Directions
Leave out the pictures, and retype the remaining data exactly.

(Input for this task begins)

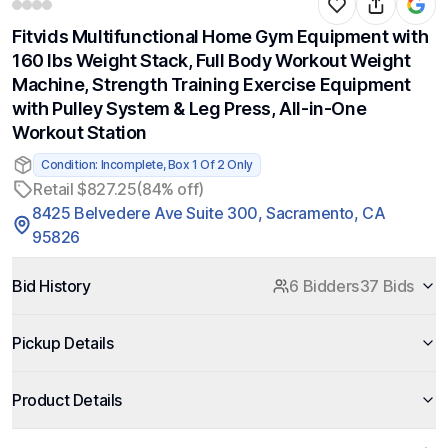
Fitvids Multifunctional Home Gym Equipment with
160 lbs Weight Stack, Full Body Workout Weight
Machine, Strength Training Exercise Equipment
with Pulley System & Leg Press, All-in-One
Workout Station
Condition: Incomplete, Box 1 Of 2 Only
Retail $827.25
(84% off)
8425 Belvedere Ave Suite 300, Sacramento, CA
95826
Bid History
6 Bidders
37 Bids
Pickup Details
Product Details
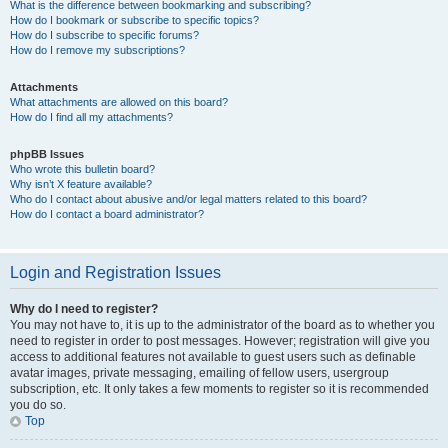
What is the difference between bookmarking and subscribing?
How do I bookmark or subscribe to specific topics?
How do I subscribe to specific forums?
How do I remove my subscriptions?
Attachments
What attachments are allowed on this board?
How do I find all my attachments?
phpBB Issues
Who wrote this bulletin board?
Why isn’t X feature available?
Who do I contact about abusive and/or legal matters related to this board?
How do I contact a board administrator?
Login and Registration Issues
Why do I need to register?
You may not have to, it is up to the administrator of the board as to whether you
need to register in order to post messages. However; registration will give you
access to additional features not available to guest users such as definable
avatar images, private messaging, emailing of fellow users, usergroup
subscription, etc. It only takes a few moments to register so it is recommended
you do so.
Top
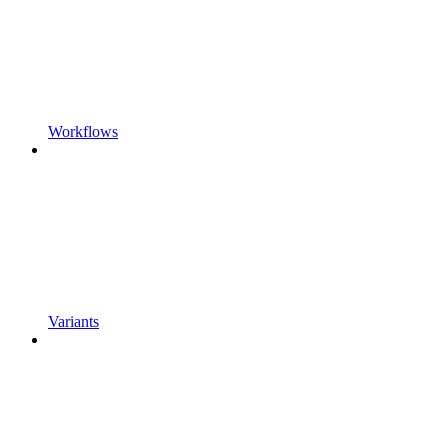
Workflows
Variants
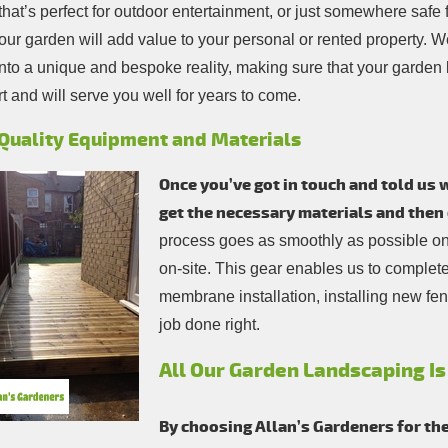
hat’s perfect for outdoor entertainment, or just somewhere safe f
our garden will add value to your personal or rented property. We
into a unique and bespoke reality, making sure that your garden
rt and will serve you well for years to come.
Quality Equipment and Materials
Once you’ve got in touch and told us
get the necessary materials and then 
process goes as smoothly as possible only
on-site. This gear enables us to complet
membrane installation, installing new fenc
job done right.
All Our Garden Landscaping Is
By choosing Allan’s Gardeners for th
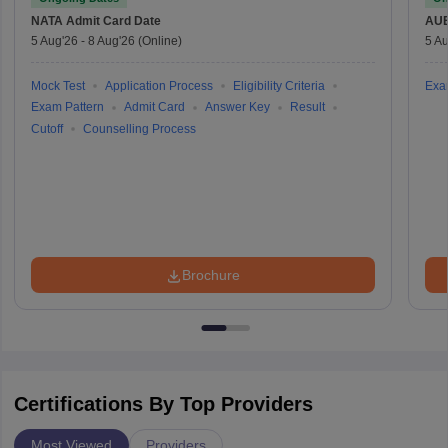
NATA
Admit Card Date
AU
5 Aug'26
-
8 Aug'26
(Online)
5 Au
Mock Test
Application Process
Eligibility Criteria
Exa
Exam Pattern
Admit Card
Answer Key
Result
Cutoff
Counselling Process
Brochure
Certifications By Top Providers
Most Viewed
Providers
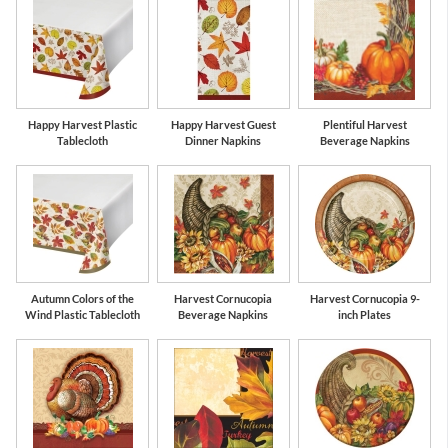
Happy Harvest Plastic
Happy Harvest Guest
Plentiful Harvest
Tablecloth
Dinner Napkins
Beverage Napkins
Autumn Colors of the
Harvest Cornucopia
Harvest Cornucopia 9-
Wind Plastic Tablecloth
Beverage Napkins
inch Plates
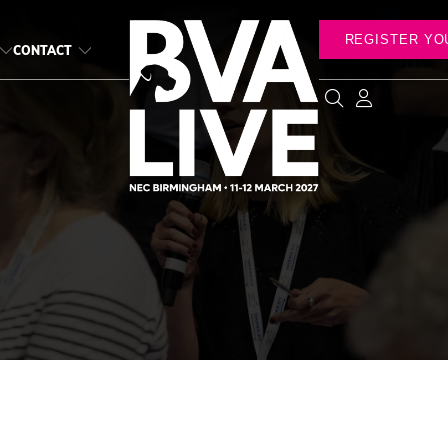
REGISTER YO
CONTACT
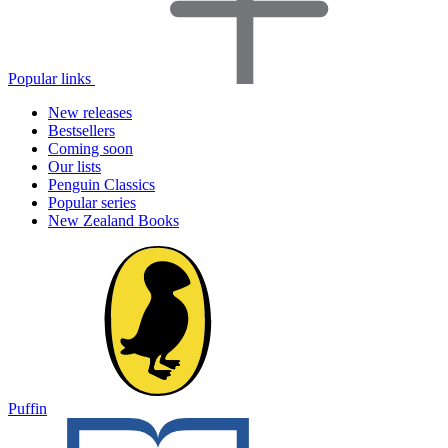
Popular links
New releases
Bestsellers
Coming soon
Our lists
Penguin Classics
Popular series
New Zealand Books
Puffin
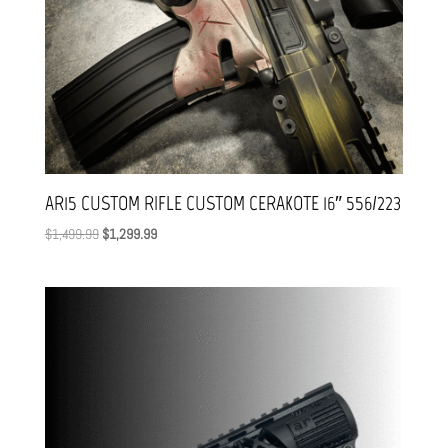
AR15 CUSTOM RIFLE CUSTOM CERAKOTE 16″ 556/223
Original
Current
$
1,499.99
$
1,299.99
price
price
was:
is:
$1,499.99.
$1,299.99.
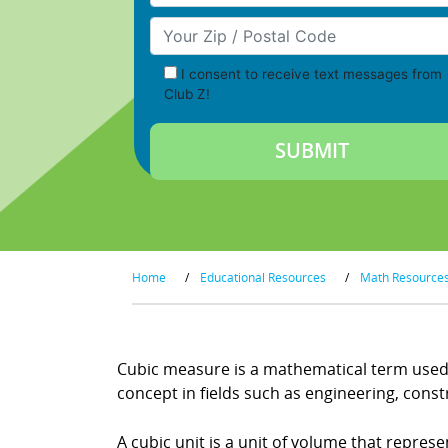
Your Zip/Postal Code
I consent to receive text messages from
Club Z!
Home
/
Educational Resources
/
Math Resource
Cubic measure is a mathematical term used t
concept in fields such as engineering, con
A cubic unit is a unit of volume that repres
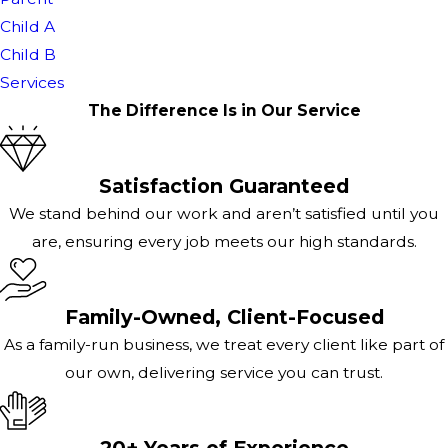
Child A
Child B
Services
The Difference Is in Our Service
Satisfaction Guaranteed
We stand behind our work and aren’t satisfied until you
are, ensuring every job meets our high standards.
Family-Owned, Client-Focused
As a family-run business, we treat every client like part of
our own, delivering service you can trust.
20+ Years of Experience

(Input for this task ends)

Output of the exercise
Fitvids Multifunctional Home Gym Equipment with
160 lbs Weight Stack, Full Body Workout Weight
Machine, Strength Training Exercise Equipment
with Pulley System & Leg Press, All-in-One
Workout Station
Condition: Incomplete, Box 1 Of 2 Only
Retail $827.25
(84% off)
8425 Belvedere Ave Suite 300, Sacramento, CA
95826
Bid History
6 Bidders
37 Bids
Pickup Details
Product Details
What is the difference between bookmarking and subscribing?
How do I bookmark or subscribe to specific topics?
How do I subscribe to specific forums?
How do I remove my subscriptions?
Attachments
What attachments are allowed on this board?
How do I find all my attachments?
phpBB Issues
Who wrote this bulletin board?
Why isn’t X feature available?
Who do I contact about abusive and/or legal matters related to this board?
How do I contact a board administrator?
Login and Registration Issues
Why do I need to register?
You may not have to, it is up to the administrator of the board as to whether you
need to register in order to post messages. However; registration will give you
access to additional features not available to guest users such as definable
avatar images, private messaging, emailing of fellow users, usergroup
subscription, etc. It only takes a few moments to register so it is recommended
you do so.
Top
Workflows
Variants
hat’s perfect for outdoor entertainment, or just somewhere safe f
our garden will add value to your personal or rented property. We
into a unique and bespoke reality, making sure that your garden
rt and will serve you well for years to come.
Quality Equipment and Materials
Once you’ve got in touch and told us
get the necessary materials and then 
process goes as smoothly as possible only
on-site. This gear enables us to complet
membrane installation, installing new fenc
job done right.
All Our Garden Landscaping Is
By choosing Allan’s Gardeners for th
NATA
Admit Card Date
AU
5 Aug'26
-
8 Aug'26
(Online)
5 Au
Mock Test
Application Process
Eligibility Criteria
Exa
Exam Pattern
Admit Card
Answer Key
Result
Cutoff
Counselling Process
Brochure
Certifications By Top Providers
Most Viewed
Providers
Happy Harvest Plastic
Happy Harvest Guest
Plentiful Harvest
Tablecloth
Dinner Napkins
Beverage Napkins
Autumn Colors of the
Harvest Cornucopia
Harvest Cornucopia 9-
Wind Plastic Tablecloth
Beverage Napkins
inch Plates
REGISTER YO
CONTACT
Popular links
New releases
Bestsellers
Coming soon
Our lists
Penguin Classics
Popular series
New Zealand Books
Puffin
AR15 CUSTOM RIFLE CUSTOM CERAKOTE 16″ 556/223
Original
Current
$
1,499.99
$
1,299.99
price
price
was:
is:
$1,499.99.
$1,299.99.
Your Zip/Postal Code
I consent to receive text messages from
Club Z!
Home
/
Educational Resources
/
Math Resource
Cubic measure is a mathematical term used t
concept in fields such as engineering, con
A cubic unit is a unit of volume that repres
Child A
Child B
Services
The Difference Is in Our Service
Satisfaction Guaranteed
We stand behind our work and aren’t satisfied until you
are, ensuring every job meets our high standards.
Family-Owned, Client-Focused
As a family-run business, we treat every client like part of
our own, delivering service you can trust.
20+ Years of Experience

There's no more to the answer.